▶ [Aim of the exercise]: Could you give the records below again exactly, without the pictures?

▶ [Provided data]:

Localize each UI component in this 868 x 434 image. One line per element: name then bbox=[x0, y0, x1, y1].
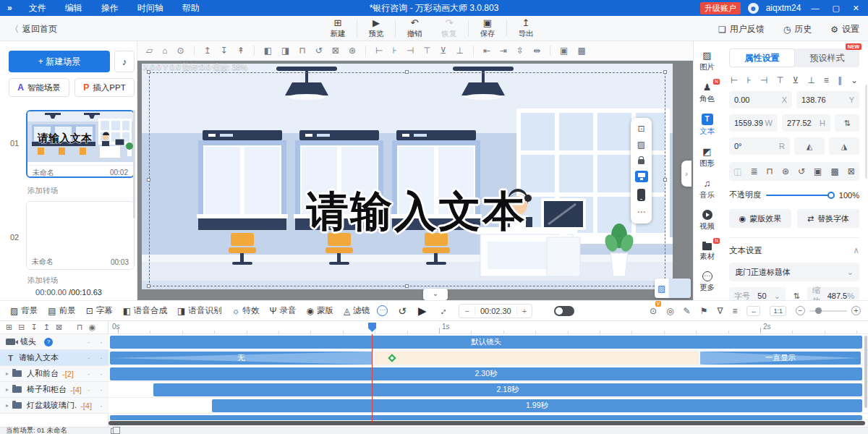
new-button[interactable]: ⊞新建 bbox=[322, 17, 354, 39]
send-to-back-icon[interactable]: ↧ bbox=[221, 46, 228, 55]
minimize-button[interactable]: — bbox=[808, 4, 822, 12]
save-button[interactable]: ▣保存 bbox=[472, 17, 503, 39]
add-transition-1[interactable]: 添加转场 bbox=[27, 186, 58, 196]
add-folder-icon[interactable]: ⊟ bbox=[18, 323, 25, 332]
props-scrollbar[interactable] bbox=[865, 85, 867, 179]
new-folder-icon[interactable]: ⊞ bbox=[6, 323, 12, 332]
copy-icon[interactable]: ▣ bbox=[814, 166, 822, 176]
more-options-icon[interactable]: ⊙ bbox=[176, 46, 184, 55]
delete-icon[interactable]: ⊠ bbox=[332, 46, 339, 55]
image-icon[interactable]: ▨ bbox=[637, 140, 645, 150]
expander-icon[interactable]: ▸ bbox=[6, 370, 9, 377]
tts-button[interactable]: ◧语音合成 bbox=[123, 305, 167, 316]
timeline-horizontal-scrollbar[interactable] bbox=[109, 421, 865, 425]
dock-item-more[interactable]: ⋯ 更多 bbox=[699, 271, 715, 293]
copy-icon[interactable] bbox=[111, 428, 116, 434]
expander-icon[interactable]: ▸ bbox=[6, 402, 9, 409]
ellipsis-icon[interactable]: ⋯ bbox=[637, 208, 646, 217]
track-lane-people[interactable]: 2.30秒 bbox=[109, 366, 868, 382]
track-dots[interactable]: ·· bbox=[88, 401, 103, 410]
collapse-bottom-button[interactable]: ⌄ bbox=[423, 289, 448, 300]
scene-card-2[interactable]: 未命名 00:03 bbox=[26, 201, 135, 270]
paste-icon[interactable]: ▩ bbox=[577, 46, 585, 55]
preview-button[interactable]: ▶预览 bbox=[360, 17, 392, 39]
current-timecode[interactable]: 00:02.30 bbox=[475, 307, 516, 315]
track-lane-text[interactable]: 无 一直显示 bbox=[109, 350, 868, 366]
sliders-icon[interactable]: ≡ bbox=[732, 306, 737, 316]
move-up-icon[interactable]: ↥ bbox=[43, 323, 50, 332]
flip-vertical-icon[interactable]: ◮ bbox=[829, 137, 859, 155]
back-home-button[interactable]: 〈 返回首页 bbox=[10, 23, 57, 35]
effects-button[interactable]: ☼特效 bbox=[231, 305, 259, 316]
selection-handle[interactable] bbox=[663, 70, 667, 74]
track-label-camera[interactable]: 镜头 ? ·· bbox=[0, 334, 109, 350]
dock-item-video[interactable]: 视频 bbox=[699, 210, 715, 231]
align-right-icon[interactable]: ⊣ bbox=[760, 75, 767, 85]
insert-ppt-button[interactable]: P 插入PPT bbox=[75, 78, 135, 97]
scene-card-1[interactable]: 请输入文本 未命名 00:02 bbox=[26, 110, 135, 178]
actual-size-button[interactable]: 1:1 bbox=[770, 306, 786, 316]
visibility-column-icon[interactable]: ◉ bbox=[89, 323, 96, 332]
track-dots[interactable]: ·· bbox=[88, 386, 103, 394]
user-avatar[interactable]: ☻ bbox=[748, 3, 759, 14]
menu-timeline[interactable]: 时间轴 bbox=[128, 2, 173, 14]
subtitle-button[interactable]: ⊡字幕 bbox=[86, 305, 113, 316]
dock-item-music[interactable]: ♫ 音乐 bbox=[699, 178, 715, 200]
marquee-select-icon[interactable]: ⊛ bbox=[349, 46, 356, 55]
dock-item-character[interactable]: ♟ N 角色 bbox=[699, 82, 715, 104]
align-top-icon[interactable]: ⊤ bbox=[423, 46, 430, 55]
monitor-preview-icon[interactable] bbox=[635, 171, 648, 182]
timeline-ruler[interactable]: 0s 1s 2s bbox=[109, 321, 868, 334]
funnel-icon[interactable]: ∇ bbox=[717, 306, 723, 316]
maximize-button[interactable]: ▢ bbox=[829, 4, 842, 13]
bring-forward-icon[interactable]: ↟ bbox=[237, 46, 244, 55]
username[interactable]: aiqxtm24 bbox=[766, 3, 801, 13]
foreground-button[interactable]: ▤前景 bbox=[48, 305, 75, 316]
time-plus-button[interactable]: + bbox=[516, 307, 532, 315]
distribute-h-icon[interactable]: ≡ bbox=[824, 75, 829, 85]
selection-handle[interactable] bbox=[147, 284, 150, 288]
camera-icon[interactable]: ◎ bbox=[666, 306, 673, 316]
record-button[interactable]: Ψ录音 bbox=[269, 305, 296, 316]
chairs-track-bar[interactable]: 2.18秒 bbox=[153, 383, 862, 396]
help-icon[interactable]: ? bbox=[44, 338, 53, 346]
new-scene-button[interactable]: + 新建场景 bbox=[9, 51, 110, 72]
align-top-icon[interactable]: ⊤ bbox=[776, 75, 783, 85]
sidebar-scrollbar[interactable] bbox=[133, 110, 135, 218]
distribute-horizontal-icon[interactable]: ⇹ bbox=[533, 46, 540, 55]
tab-preset-styles[interactable]: 预设样式 bbox=[795, 48, 859, 67]
flip-horizontal-icon[interactable]: ◧ bbox=[264, 46, 272, 55]
track-label-lamps[interactable]: ▸ 灯盆栽玻璃门.-[4] ·· bbox=[0, 398, 109, 414]
more-tools-button[interactable]: ⋯ bbox=[377, 305, 388, 316]
distribute-left-icon[interactable]: ⇤ bbox=[483, 46, 490, 55]
lock-icon[interactable]: ⊓ bbox=[766, 166, 773, 176]
settings-button[interactable]: ⚙设置 bbox=[830, 23, 859, 35]
x-position-field[interactable]: 0.00X bbox=[729, 91, 792, 109]
menu-help[interactable]: 帮助 bbox=[173, 2, 209, 14]
dock-item-text[interactable]: T 文本 bbox=[699, 114, 715, 137]
track-lane-chairs[interactable]: 2.18秒 bbox=[109, 382, 868, 398]
dock-item-image[interactable]: ▨ 图片 bbox=[699, 50, 715, 72]
camera-frame-icon[interactable]: ⊙V bbox=[650, 306, 657, 316]
preview-toggle[interactable] bbox=[554, 306, 574, 316]
align-bottom-icon[interactable]: ⊥ bbox=[456, 46, 463, 55]
bring-to-front-icon[interactable]: ↥ bbox=[204, 46, 211, 55]
lock-icon[interactable] bbox=[638, 159, 644, 164]
align-left-icon[interactable]: ⊢ bbox=[375, 46, 383, 55]
align-center-icon[interactable]: ⊦ bbox=[746, 75, 751, 85]
flip-horizontal-icon[interactable]: ◭ bbox=[794, 137, 825, 155]
height-field[interactable]: 277.52H bbox=[782, 114, 830, 132]
close-button[interactable]: ✕ bbox=[850, 4, 862, 13]
ruler-icon[interactable]: ▱ bbox=[146, 46, 153, 55]
width-field[interactable]: 1559.39W bbox=[729, 114, 778, 132]
align-center-icon[interactable]: ⊦ bbox=[392, 46, 396, 55]
undo-button[interactable]: ↶撤销 bbox=[399, 17, 430, 39]
aspect-link-icon[interactable]: ⇅ bbox=[835, 114, 859, 132]
history-button[interactable]: ◷历史 bbox=[783, 23, 812, 35]
track-dots[interactable]: ·· bbox=[88, 354, 103, 362]
mask-effect-button[interactable]: ◉蒙版效果 bbox=[729, 209, 791, 228]
replace-font-button[interactable]: ⇄替换字体 bbox=[797, 209, 859, 228]
flag-icon[interactable]: ⚑ bbox=[700, 306, 708, 316]
edit-pen-icon[interactable]: ✎ bbox=[684, 306, 691, 316]
slider-knob[interactable] bbox=[827, 192, 835, 199]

▶ [Response to the task]:
Localize each UI component in this 868 x 434 image. One line per element: name then bbox=[x0, y0, x1, y1].
new-button[interactable]: ⊞新建 bbox=[322, 17, 354, 39]
send-to-back-icon[interactable]: ↧ bbox=[221, 46, 228, 55]
minimize-button[interactable]: — bbox=[808, 4, 822, 12]
save-button[interactable]: ▣保存 bbox=[472, 17, 503, 39]
add-transition-1[interactable]: 添加转场 bbox=[27, 186, 58, 196]
add-folder-icon[interactable]: ⊟ bbox=[18, 323, 25, 332]
props-scrollbar[interactable] bbox=[865, 85, 867, 179]
new-folder-icon[interactable]: ⊞ bbox=[6, 323, 12, 332]
copy-icon[interactable]: ▣ bbox=[814, 166, 822, 176]
more-options-icon[interactable]: ⊙ bbox=[176, 46, 184, 55]
delete-icon[interactable]: ⊠ bbox=[332, 46, 339, 55]
image-icon[interactable]: ▨ bbox=[637, 140, 645, 150]
expander-icon[interactable]: ▸ bbox=[6, 370, 9, 377]
tts-button[interactable]: ◧语音合成 bbox=[123, 305, 167, 316]
timeline-horizontal-scrollbar[interactable] bbox=[109, 421, 865, 425]
dock-item-more[interactable]: ⋯ 更多 bbox=[699, 271, 715, 293]
copy-icon[interactable] bbox=[111, 428, 116, 434]
expander-icon[interactable]: ▸ bbox=[6, 402, 9, 409]
ellipsis-icon[interactable]: ⋯ bbox=[637, 208, 646, 217]
track-lane-people[interactable]: 2.30秒 bbox=[109, 366, 868, 382]
track-dots[interactable]: ·· bbox=[88, 401, 103, 410]
collapse-bottom-button[interactable]: ⌄ bbox=[423, 289, 448, 300]
scene-card-2[interactable]: 未命名 00:03 bbox=[26, 201, 135, 270]
paste-icon[interactable]: ▩ bbox=[577, 46, 585, 55]
preview-button[interactable]: ▶预览 bbox=[360, 17, 392, 39]
current-timecode[interactable]: 00:02.30 bbox=[475, 307, 516, 315]
track-lane-text[interactable]: 无 一直显示 bbox=[109, 350, 868, 366]
sliders-icon[interactable]: ≡ bbox=[732, 306, 737, 316]
move-up-icon[interactable]: ↥ bbox=[43, 323, 50, 332]
flip-vertical-icon[interactable]: ◮ bbox=[829, 137, 859, 155]
back-home-button[interactable]: 〈 返回首页 bbox=[10, 23, 57, 35]
effects-button[interactable]: ☼特效 bbox=[231, 305, 259, 316]
selection-handle[interactable] bbox=[663, 70, 667, 74]
track-label-camera[interactable]: 镜头 ? ·· bbox=[0, 334, 109, 350]
dock-item-video[interactable]: 视频 bbox=[699, 210, 715, 231]
align-right-icon[interactable]: ⊣ bbox=[760, 75, 767, 85]
insert-ppt-button[interactable]: P 插入PPT bbox=[75, 78, 135, 97]
scene-card-1[interactable]: 请输入文本 未命名 00:02 bbox=[26, 110, 135, 178]
actual-size-button[interactable]: 1:1 bbox=[770, 306, 786, 316]
visibility-column-icon[interactable]: ◉ bbox=[89, 323, 96, 332]
track-dots[interactable]: ·· bbox=[88, 386, 103, 394]
user-avatar[interactable]: ☻ bbox=[748, 3, 759, 14]
menu-timeline[interactable]: 时间轴 bbox=[128, 2, 173, 14]
subtitle-button[interactable]: ⊡字幕 bbox=[86, 305, 113, 316]
dock-item-music[interactable]: ♫ 音乐 bbox=[699, 178, 715, 200]
marquee-select-icon[interactable]: ⊛ bbox=[349, 46, 356, 55]
dock-item-character[interactable]: ♟ N 角色 bbox=[699, 82, 715, 104]
align-top-icon[interactable]: ⊤ bbox=[423, 46, 430, 55]
monitor-preview-icon[interactable] bbox=[635, 171, 648, 182]
timeline-ruler[interactable]: 0s 1s 2s bbox=[109, 321, 868, 334]
funnel-icon[interactable]: ∇ bbox=[717, 306, 723, 316]
maximize-button[interactable]: ▢ bbox=[829, 4, 842, 13]
bring-forward-icon[interactable]: ↟ bbox=[237, 46, 244, 55]
username[interactable]: aiqxtm24 bbox=[766, 3, 801, 13]
foreground-button[interactable]: ▤前景 bbox=[48, 305, 75, 316]
time-plus-button[interactable]: + bbox=[516, 307, 532, 315]
distribute-h-icon[interactable]: ≡ bbox=[824, 75, 829, 85]
selection-handle[interactable] bbox=[147, 284, 150, 288]
camera-icon[interactable]: ◎ bbox=[666, 306, 673, 316]
record-button[interactable]: Ψ录音 bbox=[269, 305, 296, 316]
chairs-track-bar[interactable]: 2.18秒 bbox=[153, 383, 862, 396]
help-icon[interactable]: ? bbox=[44, 338, 53, 346]
new-scene-button[interactable]: + 新建场景 bbox=[9, 51, 110, 72]
align-top-icon[interactable]: ⊤ bbox=[776, 75, 783, 85]
sidebar-scrollbar[interactable] bbox=[133, 110, 135, 218]
distribute-horizontal-icon[interactable]: ⇹ bbox=[533, 46, 540, 55]
tab-preset-styles[interactable]: 预设样式 bbox=[795, 48, 859, 67]
flip-horizontal-icon[interactable]: ◧ bbox=[264, 46, 272, 55]
track-label-lamps[interactable]: ▸ 灯盆栽玻璃门.-[4] ·· bbox=[0, 398, 109, 414]
more-tools-button[interactable]: ⋯ bbox=[377, 305, 388, 316]
distribute-left-icon[interactable]: ⇤ bbox=[483, 46, 490, 55]
lock-icon[interactable]: ⊓ bbox=[766, 166, 773, 176]
settings-button[interactable]: ⚙设置 bbox=[830, 23, 859, 35]
x-position-field[interactable]: 0.00X bbox=[729, 91, 792, 109]
menu-help[interactable]: 帮助 bbox=[173, 2, 209, 14]
dock-item-text[interactable]: T 文本 bbox=[699, 114, 715, 137]
track-lane-chairs[interactable]: 2.18秒 bbox=[109, 382, 868, 398]
dock-item-image[interactable]: ▨ 图片 bbox=[699, 50, 715, 72]
camera-frame-icon[interactable]: ⊙V bbox=[650, 306, 657, 316]
preview-toggle[interactable] bbox=[554, 306, 574, 316]
align-bottom-icon[interactable]: ⊥ bbox=[456, 46, 463, 55]
bring-to-front-icon[interactable]: ↥ bbox=[204, 46, 211, 55]
lock-icon[interactable] bbox=[638, 159, 644, 164]
align-left-icon[interactable]: ⊢ bbox=[375, 46, 383, 55]
align-center-icon[interactable]: ⊦ bbox=[746, 75, 751, 85]
flip-horizontal-icon[interactable]: ◭ bbox=[794, 137, 825, 155]
height-field[interactable]: 277.52H bbox=[782, 114, 830, 132]
close-button[interactable]: ✕ bbox=[850, 4, 862, 13]
ruler-icon[interactable]: ▱ bbox=[146, 46, 153, 55]
width-field[interactable]: 1559.39W bbox=[729, 114, 778, 132]
align-center-icon[interactable]: ⊦ bbox=[392, 46, 396, 55]
undo-button[interactable]: ↶撤销 bbox=[399, 17, 430, 39]
aspect-link-icon[interactable]: ⇅ bbox=[835, 114, 859, 132]
history-button[interactable]: ◷历史 bbox=[783, 23, 812, 35]
track-dots[interactable]: ·· bbox=[88, 354, 103, 362]
mask-effect-button[interactable]: ◉蒙版效果 bbox=[729, 209, 791, 228]
replace-font-button[interactable]: ⇄替换字体 bbox=[797, 209, 859, 228]
flag-icon[interactable]: ⚑ bbox=[700, 306, 708, 316]
edit-pen-icon[interactable]: ✎ bbox=[684, 306, 691, 316]
slider-knob[interactable] bbox=[827, 192, 835, 199]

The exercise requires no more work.